American Primeval is not for the faint-hearted: think Cormac McCarthy’s Blood Meridian (1985) souped up with the ultraviolent aesthetic of today’s video games. But it is never less than compelling.
The Crow Girl (Paramount+)
Remember the high season of Scandi Noir? Chic knitwear, terse dialogue, dour cityscapes: The Killing, The Bridge, Trapped, Bordertown.
Though set around Bristol, this absorbing six-part detective drama is adapted by Milly Thomas from a trilogy of books by the Swedish duo Jerker Eriksson and Håkan Axlander Sundquist who use the pen-name “Erik Axl Sund”. Light on cable knit jumpers, The Crow Girl nonetheless transports the genre’s trademark sense of foreboding, lurking evil and terse language successfully from Scandinavia to the West Country.

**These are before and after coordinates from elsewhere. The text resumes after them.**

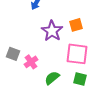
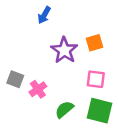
pink square: (77, 54) -> (96, 79), size x0.7
green square: (80, 79) -> (100, 111), size x1.5

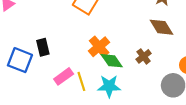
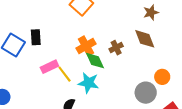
brown cross: (144, 56) -> (116, 48), moved
yellow line: (81, 81) -> (65, 74), turned -30

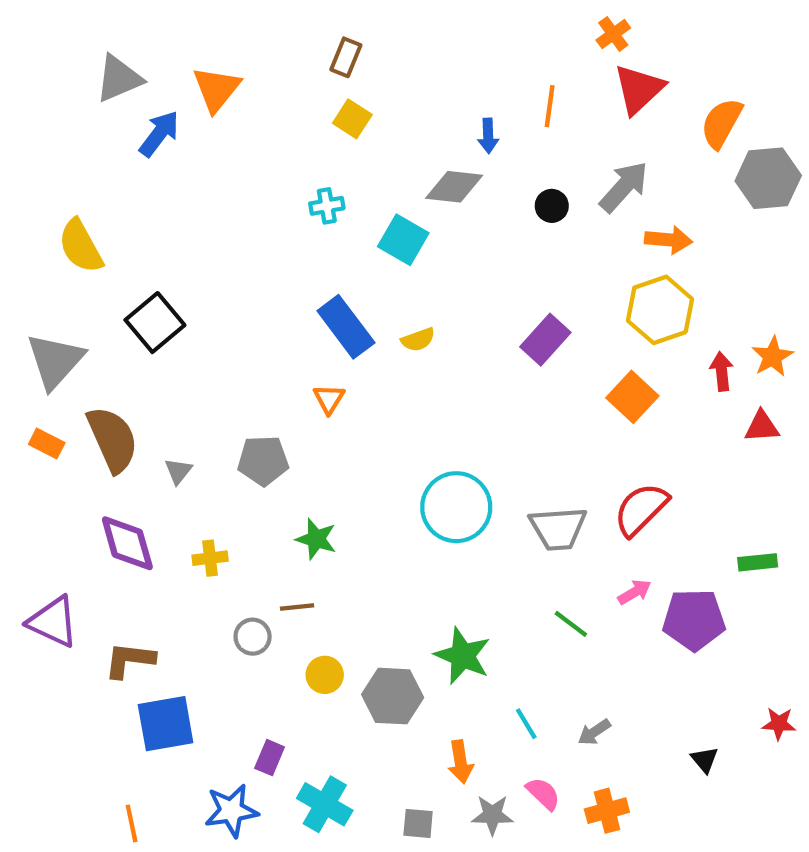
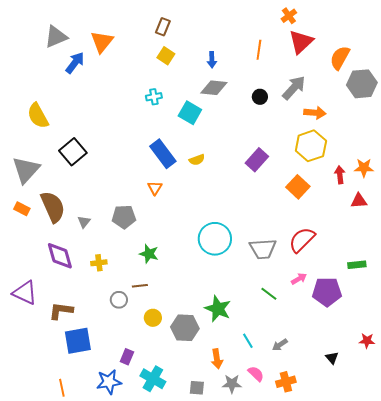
blue arrow: (488, 136) -> (212, 60), moved
orange star: (772, 357) -> (364, 168), turned 30

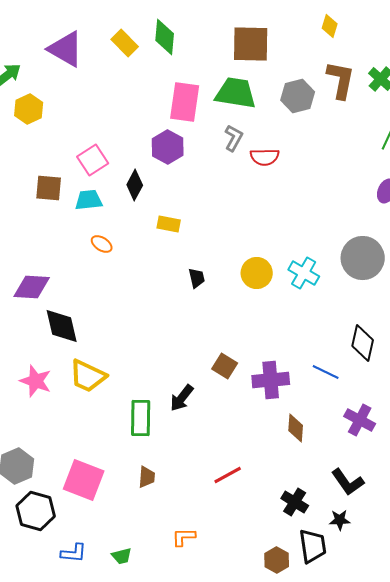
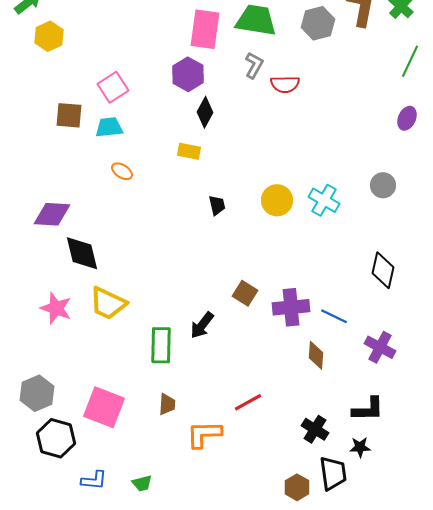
black diamond: (135, 185) -> (205, 112), moved
gray circle: (363, 258) -> (383, 185), size x0.6
blue line: (326, 372) -> (334, 316), moved
black L-shape: (348, 482) -> (368, 409), turned -56
orange L-shape: (184, 537) -> (204, 434), moved, size x1.5

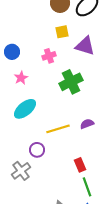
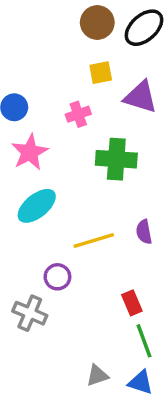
pink star: (21, 78) -> (30, 152), size x1.5
green cross: (71, 82) -> (116, 159), turned 30
purple semicircle: (87, 124) -> (144, 232), turned -80
gray cross: (21, 171) -> (30, 313), turned -30

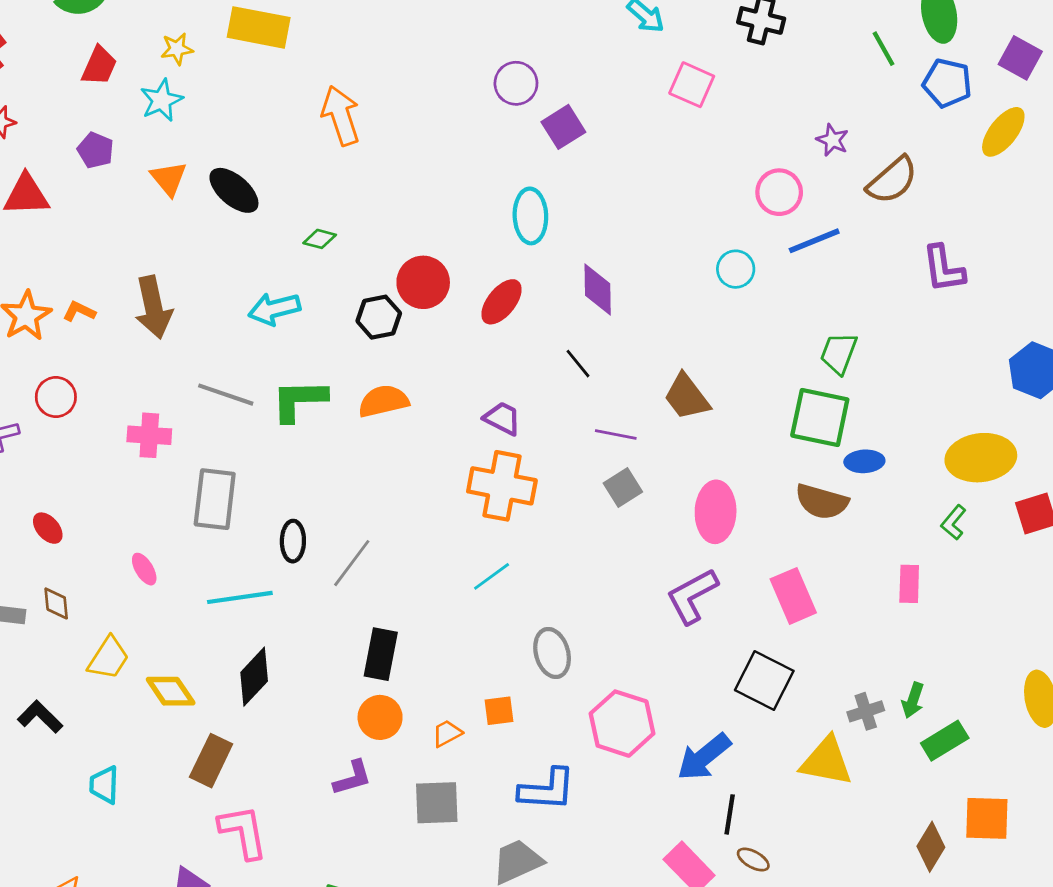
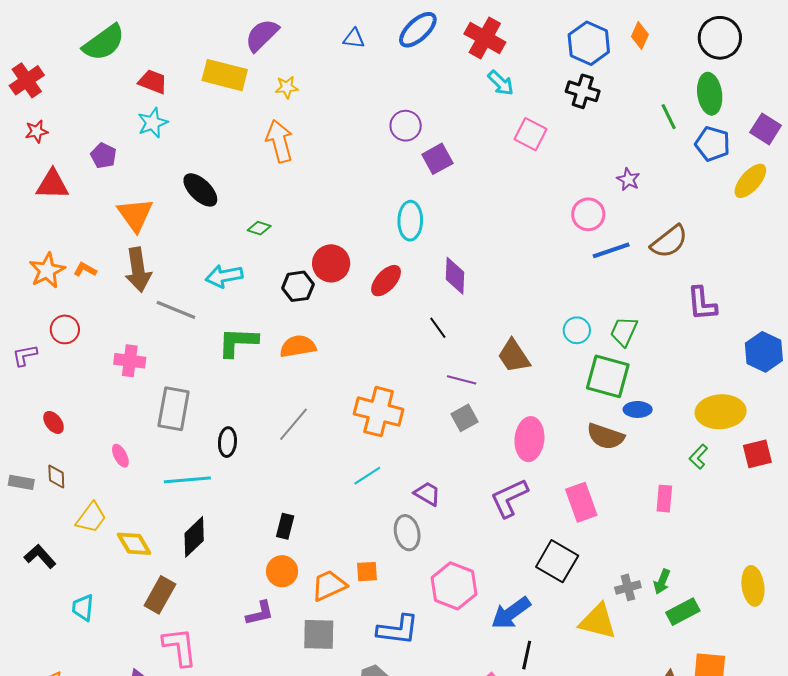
yellow star: (177, 49) -> (287, 87), moved
red trapezoid: (99, 66) -> (153, 82), moved, turned -96
orange triangle: (169, 179) -> (135, 215), moved, size x1.4
brown semicircle: (892, 180) -> (669, 242), moved
cyan circle: (736, 269) -> (577, 330), moved
purple L-shape: (944, 269) -> (702, 304), moved
gray line: (226, 395) -> (176, 310), moved
purple trapezoid: (502, 418) -> (427, 494), moved
gray line: (352, 563) -> (294, 424), moved
black rectangle: (381, 654) -> (285, 526), size x0.7
orange trapezoid: (447, 733) -> (329, 585), size x1.6

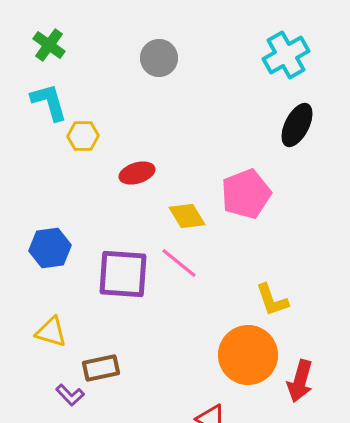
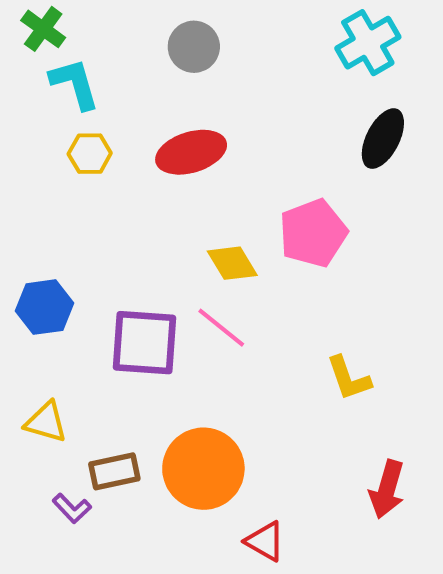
cyan L-shape: (49, 102) -> (75, 84), moved
red ellipse: (137, 173) -> (191, 152), moved, size x1.4
orange circle: (248, 355) -> (203, 469), moved

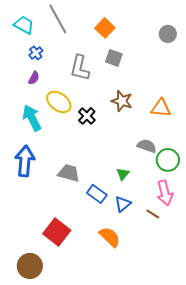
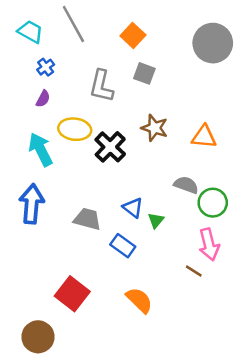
gray circle: (168, 34) -> (213, 43), size x1.8
yellow ellipse: (59, 102) -> (75, 129), turned -30
black cross: (87, 116) -> (110, 147), size x1.4
blue triangle: (123, 204) -> (133, 208), moved, turned -42

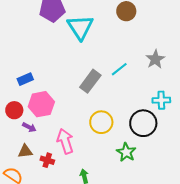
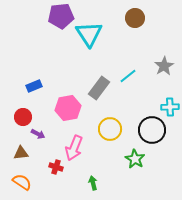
pink hexagon: (41, 104) -> (68, 108), moved
pink arrow: (65, 141) -> (74, 148), turned -140
brown triangle: (25, 151) -> (21, 153), moved

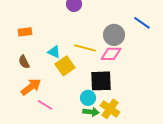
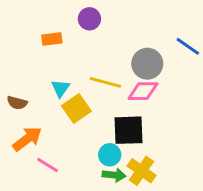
orange rectangle: (25, 32) -> (52, 39), moved
cyan triangle: (54, 52) -> (60, 88), turned 40
brown semicircle: (24, 62) -> (17, 103), turned -48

As a series of corpses of young men is discovered, DCI Jeanette Kilburn (Eve Myles, terrific) seeks the help of psychotherapist Sophie Craven (Katherine Kelly) – who has her own problems with a patient suffering from schizophrenia and another even darker case from her past.
Is Kilburn’s old-school sidekick and family friend, DI Lou Stanley (Dougray Scott), to be trusted? And is there a connection between the murders and illegal cage fights in which young asylum seekers are pitted against one another? Gripping, twisty, wintry viewing, with a second season already in the works.
Catching the Big Fish: Meditation, Consciousness, and Creativity, by David Lynch (Tarcher)
If you are looking for a way of remembering the great director (other than re-watching his movies), do try this wonderful collection of essays and reflections, first published in 2006 and still readily available online. The binding thesis is that meditation expands consciousness which helps the artist catch the “big fish” of great ideas: the “happy accidents” of creativity.
But the book is also a luminous treasury of memories: Lynch taking a job delivering the Wall Street Journal so he can complete Eraserhead (1977); the role played by chance in creating the terrifying image of Laura Palmer’s killer in Twin Peaks (1990-2017); the birth in meditation of Mulholland Drive (2001); and Lynch’s conclusion, almost 20 years ago, that “film is dead” and that the future is digital video. Gems from the mind of a unique auteur. RIP.